(Records from a collection)
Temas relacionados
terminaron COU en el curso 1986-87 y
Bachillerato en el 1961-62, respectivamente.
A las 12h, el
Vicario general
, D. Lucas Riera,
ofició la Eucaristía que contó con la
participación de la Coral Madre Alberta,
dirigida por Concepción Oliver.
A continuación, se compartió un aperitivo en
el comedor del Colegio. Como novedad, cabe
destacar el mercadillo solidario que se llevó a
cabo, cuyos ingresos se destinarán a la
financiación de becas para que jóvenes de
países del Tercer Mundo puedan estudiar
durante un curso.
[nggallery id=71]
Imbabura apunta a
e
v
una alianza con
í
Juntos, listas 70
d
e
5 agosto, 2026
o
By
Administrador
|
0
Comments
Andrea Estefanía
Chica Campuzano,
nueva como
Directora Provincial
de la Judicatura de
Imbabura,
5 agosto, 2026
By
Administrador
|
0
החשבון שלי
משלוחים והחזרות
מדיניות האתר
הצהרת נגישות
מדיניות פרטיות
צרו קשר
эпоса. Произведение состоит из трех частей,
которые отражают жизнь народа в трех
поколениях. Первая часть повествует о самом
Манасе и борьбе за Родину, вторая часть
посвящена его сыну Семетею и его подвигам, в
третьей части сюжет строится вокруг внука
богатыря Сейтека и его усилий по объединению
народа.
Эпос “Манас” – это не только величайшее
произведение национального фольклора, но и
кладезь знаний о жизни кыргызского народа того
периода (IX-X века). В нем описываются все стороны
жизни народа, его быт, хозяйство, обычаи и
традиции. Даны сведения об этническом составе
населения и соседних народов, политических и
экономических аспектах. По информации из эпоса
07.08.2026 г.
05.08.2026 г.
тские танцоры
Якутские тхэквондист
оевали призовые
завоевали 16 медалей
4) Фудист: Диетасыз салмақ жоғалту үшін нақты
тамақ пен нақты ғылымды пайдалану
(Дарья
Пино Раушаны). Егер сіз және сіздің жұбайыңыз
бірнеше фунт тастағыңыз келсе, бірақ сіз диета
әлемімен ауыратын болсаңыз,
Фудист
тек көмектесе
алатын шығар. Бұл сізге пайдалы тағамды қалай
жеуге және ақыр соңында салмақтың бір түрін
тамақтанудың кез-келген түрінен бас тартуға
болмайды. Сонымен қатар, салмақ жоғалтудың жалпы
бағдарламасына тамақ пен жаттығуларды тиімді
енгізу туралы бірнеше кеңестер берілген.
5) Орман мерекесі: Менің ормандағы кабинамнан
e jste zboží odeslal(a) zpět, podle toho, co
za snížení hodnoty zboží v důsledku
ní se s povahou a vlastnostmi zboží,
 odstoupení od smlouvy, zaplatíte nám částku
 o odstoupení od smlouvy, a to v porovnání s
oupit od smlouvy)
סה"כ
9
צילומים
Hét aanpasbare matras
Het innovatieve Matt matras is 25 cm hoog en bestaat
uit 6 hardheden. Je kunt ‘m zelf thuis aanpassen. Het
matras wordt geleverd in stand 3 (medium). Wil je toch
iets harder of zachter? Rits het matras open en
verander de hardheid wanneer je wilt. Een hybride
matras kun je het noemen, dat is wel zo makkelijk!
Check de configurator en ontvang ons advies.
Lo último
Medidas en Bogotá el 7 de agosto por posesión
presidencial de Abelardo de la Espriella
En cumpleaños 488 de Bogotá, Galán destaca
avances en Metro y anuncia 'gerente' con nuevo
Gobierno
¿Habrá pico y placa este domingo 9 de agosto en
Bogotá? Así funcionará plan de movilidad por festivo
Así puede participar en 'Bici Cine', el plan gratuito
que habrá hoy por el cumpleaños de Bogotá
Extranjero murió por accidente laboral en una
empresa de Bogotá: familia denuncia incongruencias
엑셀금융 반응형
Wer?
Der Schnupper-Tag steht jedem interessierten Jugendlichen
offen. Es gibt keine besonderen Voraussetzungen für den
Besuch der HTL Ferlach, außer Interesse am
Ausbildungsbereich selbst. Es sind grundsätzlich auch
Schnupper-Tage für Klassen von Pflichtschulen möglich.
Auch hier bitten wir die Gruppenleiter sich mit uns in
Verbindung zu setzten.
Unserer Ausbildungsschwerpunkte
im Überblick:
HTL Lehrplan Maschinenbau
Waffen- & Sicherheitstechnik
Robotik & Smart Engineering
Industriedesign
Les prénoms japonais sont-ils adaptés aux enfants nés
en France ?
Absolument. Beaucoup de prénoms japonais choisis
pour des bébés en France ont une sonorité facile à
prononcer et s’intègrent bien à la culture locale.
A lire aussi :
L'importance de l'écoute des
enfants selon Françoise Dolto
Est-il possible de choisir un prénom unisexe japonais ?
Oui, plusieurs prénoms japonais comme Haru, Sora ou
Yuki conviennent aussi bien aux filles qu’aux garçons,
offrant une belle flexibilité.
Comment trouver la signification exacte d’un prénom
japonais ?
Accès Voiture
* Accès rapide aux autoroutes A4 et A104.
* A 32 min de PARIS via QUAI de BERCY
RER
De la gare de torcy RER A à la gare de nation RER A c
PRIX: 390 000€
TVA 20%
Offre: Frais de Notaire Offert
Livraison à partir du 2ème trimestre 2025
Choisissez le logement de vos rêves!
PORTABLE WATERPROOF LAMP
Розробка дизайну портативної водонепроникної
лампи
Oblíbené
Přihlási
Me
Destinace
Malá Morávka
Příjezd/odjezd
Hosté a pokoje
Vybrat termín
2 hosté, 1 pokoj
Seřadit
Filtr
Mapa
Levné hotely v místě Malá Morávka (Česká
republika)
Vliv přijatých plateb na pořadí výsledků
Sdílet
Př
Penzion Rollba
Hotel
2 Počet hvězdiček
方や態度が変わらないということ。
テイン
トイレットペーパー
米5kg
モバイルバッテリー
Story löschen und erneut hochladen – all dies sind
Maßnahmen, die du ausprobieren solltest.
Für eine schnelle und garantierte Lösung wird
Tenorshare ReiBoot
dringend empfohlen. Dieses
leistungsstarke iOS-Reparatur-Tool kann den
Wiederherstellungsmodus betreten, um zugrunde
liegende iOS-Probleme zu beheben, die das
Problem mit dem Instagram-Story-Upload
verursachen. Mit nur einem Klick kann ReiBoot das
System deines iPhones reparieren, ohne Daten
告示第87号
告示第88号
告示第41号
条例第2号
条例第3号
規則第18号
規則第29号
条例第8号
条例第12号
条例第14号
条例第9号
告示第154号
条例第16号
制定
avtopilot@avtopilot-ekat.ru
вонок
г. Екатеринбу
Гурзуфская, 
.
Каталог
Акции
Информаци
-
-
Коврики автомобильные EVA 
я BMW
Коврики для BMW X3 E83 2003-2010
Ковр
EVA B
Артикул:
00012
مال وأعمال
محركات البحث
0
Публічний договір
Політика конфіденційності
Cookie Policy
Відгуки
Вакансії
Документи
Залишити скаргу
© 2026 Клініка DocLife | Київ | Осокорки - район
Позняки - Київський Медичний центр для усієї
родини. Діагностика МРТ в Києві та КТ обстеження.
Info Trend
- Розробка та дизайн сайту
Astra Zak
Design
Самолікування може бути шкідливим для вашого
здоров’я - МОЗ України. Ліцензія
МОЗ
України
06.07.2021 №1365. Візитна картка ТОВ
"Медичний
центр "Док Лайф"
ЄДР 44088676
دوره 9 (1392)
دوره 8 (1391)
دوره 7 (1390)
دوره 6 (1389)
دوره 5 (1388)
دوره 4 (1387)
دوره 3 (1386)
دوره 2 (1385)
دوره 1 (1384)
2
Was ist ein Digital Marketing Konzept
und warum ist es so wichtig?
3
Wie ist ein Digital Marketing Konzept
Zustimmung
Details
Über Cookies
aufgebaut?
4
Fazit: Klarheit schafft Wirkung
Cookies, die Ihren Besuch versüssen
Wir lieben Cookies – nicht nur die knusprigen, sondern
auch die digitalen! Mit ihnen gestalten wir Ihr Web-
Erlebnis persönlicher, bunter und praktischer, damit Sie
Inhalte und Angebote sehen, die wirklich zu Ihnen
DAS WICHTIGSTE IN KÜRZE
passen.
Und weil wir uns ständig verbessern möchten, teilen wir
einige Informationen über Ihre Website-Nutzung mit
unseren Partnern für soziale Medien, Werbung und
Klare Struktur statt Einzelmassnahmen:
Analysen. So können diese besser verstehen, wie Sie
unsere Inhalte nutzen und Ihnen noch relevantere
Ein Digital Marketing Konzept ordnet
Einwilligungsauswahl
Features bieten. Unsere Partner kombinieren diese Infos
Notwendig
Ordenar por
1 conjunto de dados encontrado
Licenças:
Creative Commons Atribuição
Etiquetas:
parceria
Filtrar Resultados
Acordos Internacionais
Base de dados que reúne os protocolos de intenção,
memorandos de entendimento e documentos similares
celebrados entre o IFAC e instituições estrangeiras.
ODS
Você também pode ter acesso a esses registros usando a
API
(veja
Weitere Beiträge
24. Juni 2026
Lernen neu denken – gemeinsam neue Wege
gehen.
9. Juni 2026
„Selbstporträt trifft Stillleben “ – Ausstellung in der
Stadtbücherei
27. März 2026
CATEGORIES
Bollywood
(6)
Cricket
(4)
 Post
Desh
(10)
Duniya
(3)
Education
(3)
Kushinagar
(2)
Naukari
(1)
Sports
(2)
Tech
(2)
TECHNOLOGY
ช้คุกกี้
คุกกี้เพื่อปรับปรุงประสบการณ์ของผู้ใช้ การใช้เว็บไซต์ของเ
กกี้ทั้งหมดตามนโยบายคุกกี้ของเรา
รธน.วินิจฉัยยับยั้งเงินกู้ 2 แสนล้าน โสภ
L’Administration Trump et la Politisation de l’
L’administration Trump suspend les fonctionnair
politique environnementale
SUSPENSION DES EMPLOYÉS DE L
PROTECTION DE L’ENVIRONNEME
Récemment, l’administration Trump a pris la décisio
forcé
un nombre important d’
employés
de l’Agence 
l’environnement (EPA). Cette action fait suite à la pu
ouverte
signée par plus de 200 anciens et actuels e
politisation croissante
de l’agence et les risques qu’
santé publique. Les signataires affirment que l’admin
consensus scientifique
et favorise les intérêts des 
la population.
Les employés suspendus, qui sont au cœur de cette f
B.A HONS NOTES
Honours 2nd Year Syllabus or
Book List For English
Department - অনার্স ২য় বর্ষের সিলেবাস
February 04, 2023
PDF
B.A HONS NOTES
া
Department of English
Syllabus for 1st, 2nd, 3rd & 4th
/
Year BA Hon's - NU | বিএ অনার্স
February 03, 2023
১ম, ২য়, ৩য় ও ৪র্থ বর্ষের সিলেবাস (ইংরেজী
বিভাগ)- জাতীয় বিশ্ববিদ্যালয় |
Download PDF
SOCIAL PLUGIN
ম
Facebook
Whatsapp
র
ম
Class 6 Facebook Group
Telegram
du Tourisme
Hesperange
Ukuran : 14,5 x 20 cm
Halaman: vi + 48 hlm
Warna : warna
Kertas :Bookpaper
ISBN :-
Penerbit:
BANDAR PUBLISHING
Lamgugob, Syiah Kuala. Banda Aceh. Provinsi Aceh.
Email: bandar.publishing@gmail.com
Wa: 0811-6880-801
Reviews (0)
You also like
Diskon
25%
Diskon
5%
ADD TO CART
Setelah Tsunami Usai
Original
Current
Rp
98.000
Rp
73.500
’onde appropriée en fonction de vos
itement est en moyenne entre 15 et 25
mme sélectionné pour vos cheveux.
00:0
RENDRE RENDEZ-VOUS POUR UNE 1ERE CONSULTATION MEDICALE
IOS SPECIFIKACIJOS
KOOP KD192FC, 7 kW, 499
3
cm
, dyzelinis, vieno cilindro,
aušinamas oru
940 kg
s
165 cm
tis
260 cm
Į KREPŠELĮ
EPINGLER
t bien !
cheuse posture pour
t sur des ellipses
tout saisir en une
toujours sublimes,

**Try it**
As the answer, set down only the lines from the data above between the one holding "دوره 4 (1387)" and the one holding "Wir lieben Cookies", inclusive, exactly as they read.

**Answer box**
دوره 4 (1387)
دوره 3 (1386)
دوره 2 (1385)
دوره 1 (1384)
2
Was ist ein Digital Marketing Konzept
und warum ist es so wichtig?
3
Wie ist ein Digital Marketing Konzept
Zustimmung
Details
Über Cookies
aufgebaut?
4
Fazit: Klarheit schafft Wirkung
Cookies, die Ihren Besuch versüssen
Wir lieben Cookies – nicht nur die knusprigen, sondern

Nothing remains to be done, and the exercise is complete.